On January 30, 2021 @ 6:30 p.m. Livestream via Streamyard to YouTube, the Libertarian Moms took on all those grown-ups looking to regulate lemonade stands. Cuz, seriously? Topic: Kids getting policed for not having a business license It started with a meme.
On the blog here.
Episode art: Photo by RODNAE Productions on Pexels.com
Topic: Kids getting policed for not having a business license
It started with a meme. As Libertarians, we know the best way for government to help business is to stay the fuck out of it. So why are they all up in everyone’s right to make a living and support their families? Why does government think it needs to regulate everything from hair weaving and ladyscaping to taxi driving and food preparation?
Our take: Business licensing prohibits entrepreneurship.
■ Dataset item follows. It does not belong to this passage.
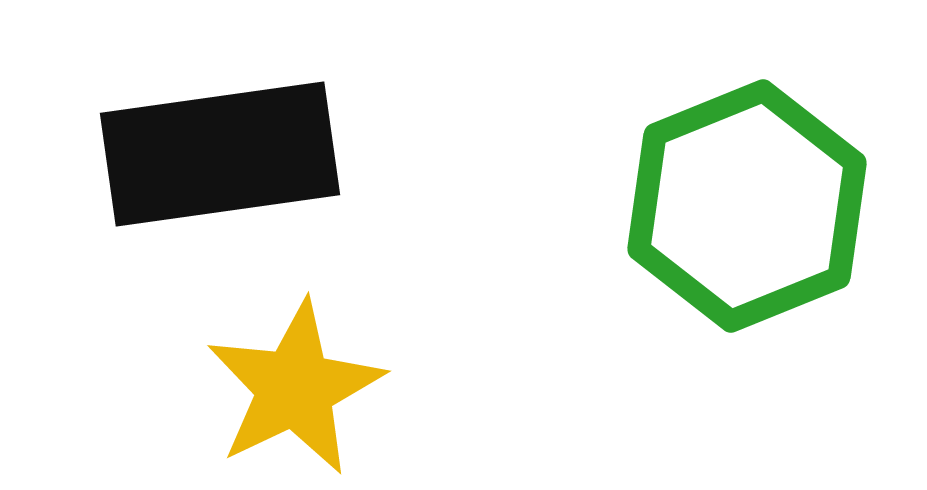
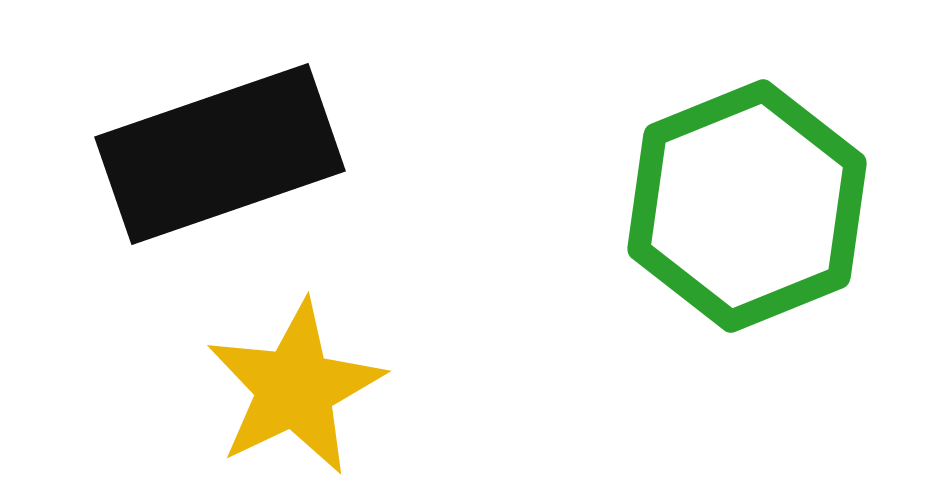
black rectangle: rotated 11 degrees counterclockwise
So here’s the story on the lemonade stand aggressively trying to refresh the neighborhood at the market-monopoly rate of 75-cents-per-cup. So what are the regulations for? To protect citizens from unscrupulous business persons? Like 7-year-olds?
How about to ensure the government gets its fair share of your efforts?
In business, we analyze industries using Porter’s Five Forces (I won’t business nerd to death you guys with this, but…) one of the forces is “threat of new entrants” and the other is “threat of substitutes.” Unregulated markets have low barriers to entry and a high threat of substitutes. It’s not just Red Bull and Monster Energy, it’s every carbonated beverage calling itself and “Energy Drink” and the others have to compete. Which is what they’re supposed to do.
But take the case of Uber in London — Cabbies are unionized there and the union put enough pressure lawmakers that they raised the barriers to entry to Uber couldn’t operate. Think about how Air BnB gets around the Hospitality Tax so many cities love to impose via hotels. Regulations are in place to limit competition, not encourage it.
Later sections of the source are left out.